▶ _Records for this task_
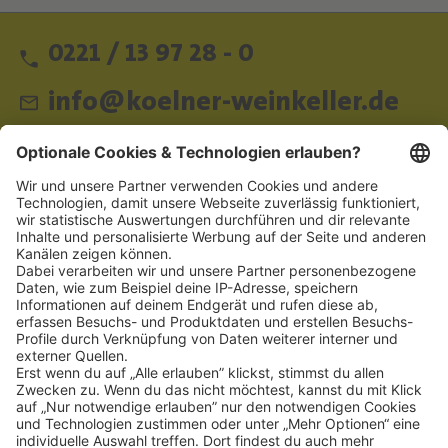
0221 / 13 97 28 - 0
info@koelner-weinkeller.de
Schnellzugriff
ZAHLUNGSMETHODEN
SOCIAL
NEWSLETTER
BESUCHEN SIE UNS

▶ _What is being asked_
Starting at the line that contains "ZAHLUNGSMETHODEN", restate word for word every line through the last one in the records above. Return nothing else.

▶ _Reply to the task_
ZAHLUNGSMETHODEN
SOCIAL
NEWSLETTER
BESUCHEN SIE UNS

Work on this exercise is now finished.